Even in those cses where the tribal chiefs have hundreds of wives, there isn't the "alpha-male" drive to keep other males from procreating; high-status subordinates are "rewarded" with a wife or wives of their own. Even the most greedy and jealous tribal chief probably uderstands that completely depriving other human males of the opportunity for progeny is a serious health risk. :p

3113 said:
Among wolves, only the alpha males genes get passed on. But among humans, the alpha male's genes and those of any other male sneaking around behind his back get passed on...as well as all the females' genes.

Male Lions apparently can tell if a cub is theirs or another males offspring and will kill any they don't recognise as theirs; humans aren't that sensitive to blood relationships so sneaking around is practical. :p

There are several known genetic traits that are passed strictly through the female line. The original mutant doesn't have to be a male -- males just have the innate ability to pass on a mutation faster than once every nine months. Female linked traits take much longer to spread than male linked or asexual traits do.
 
Weird Harold said:
In ElSol's original premise, "...a failed TV show about a new species of man coming into existence in central america...," Homo Novus was likely the result of conscious planning -- eg Eugenics -- that concentrated and accelerated the speciation.

The show never got into but I would like to have it follow the evolutionary forced mutation.

An isolated population in a civil war... it gives me all the evolutionary requirements for advancement.

I was going to go for the mixing of races in a latin country had started the process and then civil war forced the rest..

i.e. high death rate, a predator (other homo sapiens) to evolve against, war reducing the number of males to a point where fewer and fewer male genetic lines...

Do you ever get the feeling it's more fun to build the structure of the story than to actually write it? 'Cause I know this thing is headed for the 'Whenever I have time pile...' but it's just so cool to think it through to the plausible.

I just can't beat the time thing... I want to work within the span of fifty-seventy five years from the first sign of mutation and new dominant traits to enough interbreeding for the dominant traits to combine into a few representative specimens and arrive at Homo Proficio.
 
Tuomas said:
I can't help but think there will be a lot of people who will want to go out and fuck the humanoid aliens (or other species) ...

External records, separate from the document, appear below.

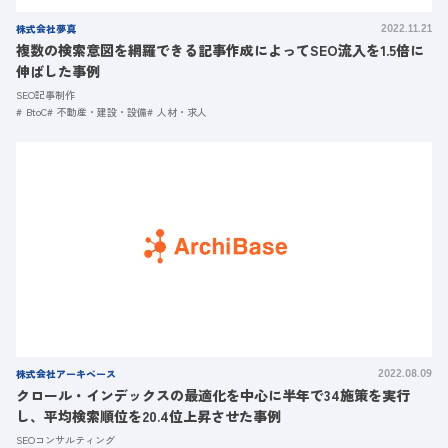
株式会社夢真
2022.11.21
複数の検索意図を網羅できる記事作成によってSEO流入を1.5倍に
伸ばした事例
SEO記事制作
BtoC
不動産・建設・設備
人材・求人
株式会社アーキベース
2022.08.09
クロール・インデックスの最適化を中心に半年で34施策を実行
し、平均検索順位を20.4位上昇させた事例
SEOコンサルティング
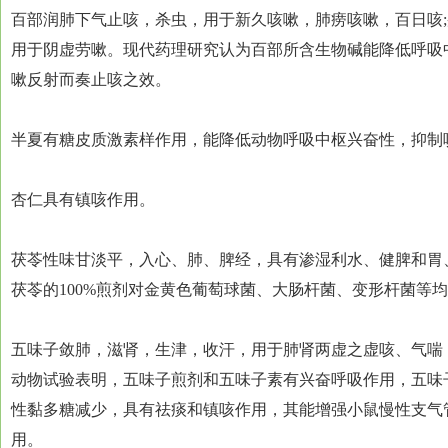
百部润肺下气止咳，杀虫，用于新久咳嗽，肺痨咳嗽，百日咳
用于阴虚劳嗽。现代药理研究认为百部所含生物碱能降低呼吸
嗽反射而奏止咳之效。
半夏有糖皮质激素样作用，能降低动物呼吸中枢兴奋性，抑制
杏仁具有镇咳作用。
茯苓性味甘淡平，入心、肺、脾经，具有渗湿利水、健脾和胃
茯苓的100%煎剂对金黄色葡萄球菌、大肠杆菌、变形杆菌等
五味子敛肺，滋肾，生津，收汗，用于肺肾两虚之虚咳、气喘，
动物试验表明，五味子煎剂和五味子素有兴奋呼吸作用，五味
性黏多糖减少，具有祛痰和镇咳作用，其能增强小鼠慢性支气
用。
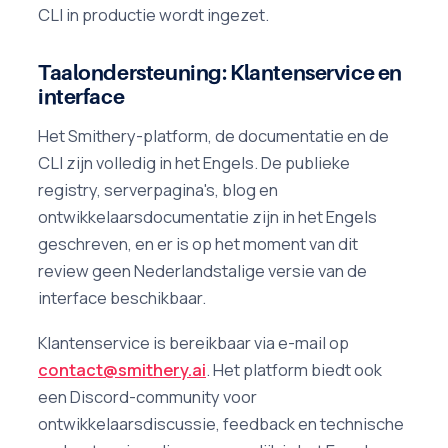
CLI in productie wordt ingezet.
Taalondersteuning: Klantenservice en
interface
Het Smithery-platform, de documentatie en de
CLI zijn volledig in het Engels. De publieke
registry, serverpagina's, blog en
ontwikkelaarsdocumentatie zijn in het Engels
geschreven, en er is op het moment van dit
review geen Nederlandstalige versie van de
interface beschikbaar.
Klantenservice is bereikbaar via e-mail op
contact@smithery.ai
. Het platform biedt ook
een Discord-community voor
ontwikkelaarsdiscussie, feedback en technische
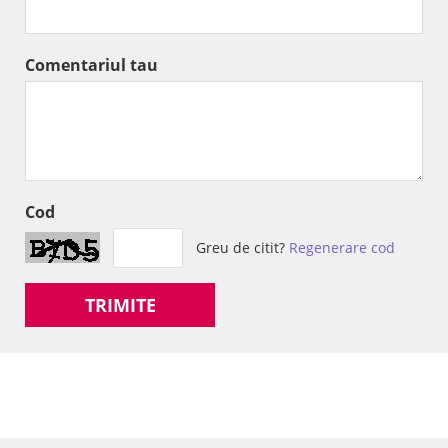
Comentariul tau
Cod
Greu de citit?
Regenerare cod
TRIMITE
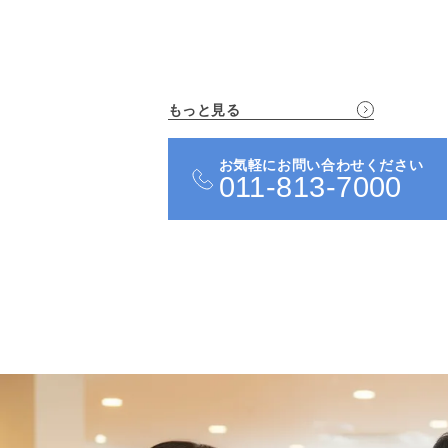
もっと見る
お気軽にお問い合わせください
011-813-7000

Science Fiction fans even have a term for inter-alien sex -- Rithshatra (sp) IIRC, author LArry Niven coined the term in the mid-sixties and a minor but popular sub-genre of Science Fiction blossomed; Lit labels that sub-genre "non-human."
 
Although Homo Venator might be more accurate for the story...
 
elsol said:
Doing the reading... humans culture is counter-evolution.

We carry a lot of otherwise non-advantageous mutations because of our cultural mores.

We're allowing bad stuff to continue to be bred which nature wouldn't do... kinda like with show dogs, Bulldogs can actually *gasp* lack an interest in sex.

These genes we allow to survive are only non-advantageous if you think that humans exist as solitary animals. We don't. A solitary human has just about zilch survival probability in nature. Humans are social animals and only survive as groups, and so anythng that enhances the conhesion of the group enhances the chances of individual survival. We've done so remarkably well as a species not because we're individually strong or fast or have big teeth, but because we're smart and work in groups and have culture - the accumulated wisdom of the group passed down from generation to generation.

So it's in the group's interest to preserve as many of its members as it can, whether they're fast or slow or weak or strong. Maybe it was some skinny weakling who first thought up the bow and arrow, or some helpless schizophrenic who first tried eating an oyster. We care for our elderly because their wisdom and experience have tremendous survival value to the group.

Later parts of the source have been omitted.